◆ WHAT IS BEING ASKED ◆
Leaving out the pictures, retype the lines from the top of the listing through the line with "Нормативный документ" exactly.

[[ MATERIAL FOR THIS EXERCISE, beginning ]]

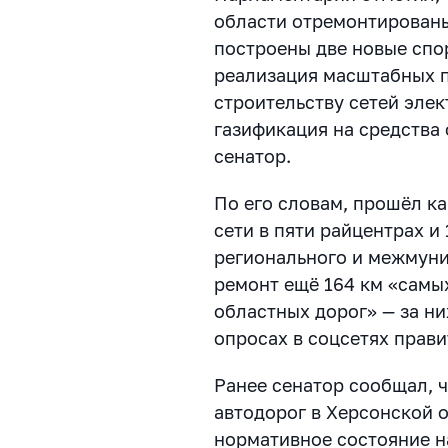
области отремонтированы
построены две новые спо
реализация масштабных 
строительству сетей элек
газификация на средства
сенатор.
По его словам, прошёл к
сети в пяти райцентрах и
регионального и межмуни
ремонт ещё 164 км «самы
областных дорог» — за ни
опросах в соцсетях прави
Ранее сенатор сообщал, ч
автодорог в Херсонской 
нормативное состояние н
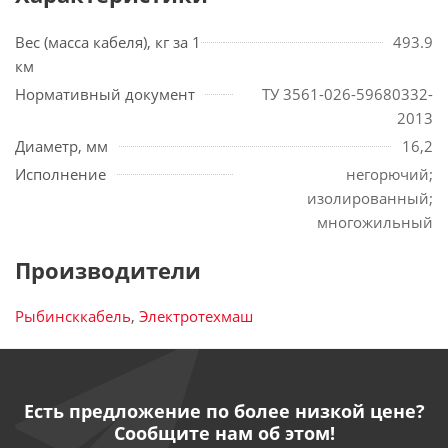
Вес (масса кабеля), кг за 1
493.9
км
Нормативный документ
ТУ 3561-026-59680332-
2013
Диаметр, мм
16,2
Исполнение
негорючий;
изолированный;
многожильный
Производители
Рыбинсккабель
,
Электротехмаш
Есть предложение по более низкой цене?
Сообщите нам об этом!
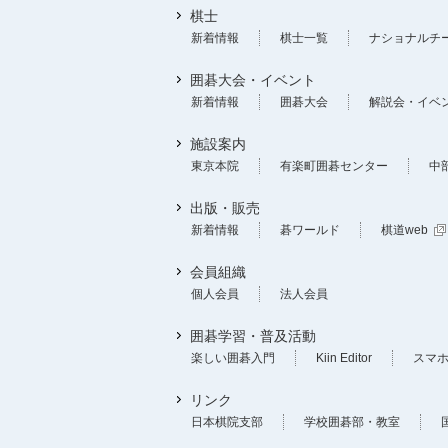
棋士
新着情報
棋士一覧
ナショナルチ
囲碁大会・イベント
新着情報
囲碁大会
解説会・イベ
施設案内
東京本院
有楽町囲碁センター
中
出版・販売
新着情報
碁ワールド
棋道web
会員組織
個人会員
法人会員
囲碁学習・普及活動
楽しい囲碁入門
Kiin Editor
スマ
リンク
日本棋院支部
学校囲碁部・教室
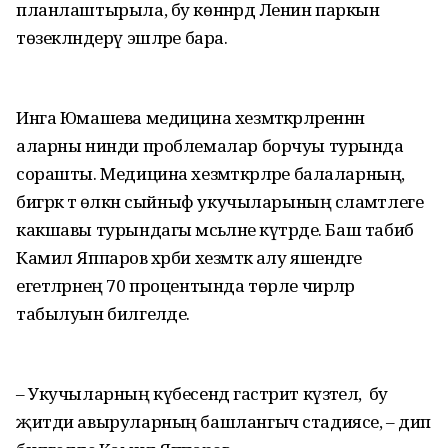
планлаштырыла, бу көннәрдә Ленин паркын
төзекләндерү эшләре бара.
Инга Юмашева медицина хезмәткәрләреннән
аларны нинди проблемалар борчуы турында
сорашты. Медицина хезмәткәрләре балаларның,
бигрәк тә өлкән сыйныф укучыларының сәламәтлеге
какшавы турындагы мәсьәләне күтәрде. Баш табиб
Камил Яппаров хәрби хезмәткә алу яшендәге
егетләрнең 70 процентында төрле чирләр
табылуын билгеләде.
– Укучыларның күбесендә гастрит күзәтелә, ә бу
җитди авыруларның башлангыч стадиясе, – дип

[[ MATERIAL FOR THIS EXERCISE, end ]]

◆ ANSWER TO THE EXERCISE ◆
области отремонтированы
построены две новые спо
реализация масштабных 
строительству сетей элек
газификация на средства
сенатор.
По его словам, прошёл к
сети в пяти райцентрах и
регионального и межмуни
ремонт ещё 164 км «самы
областных дорог» — за ни
опросах в соцсетях прави
Ранее сенатор сообщал, ч
автодорог в Херсонской 
нормативное состояние н
Вес (масса кабеля), кг за 1
493.9
км
Нормативный документ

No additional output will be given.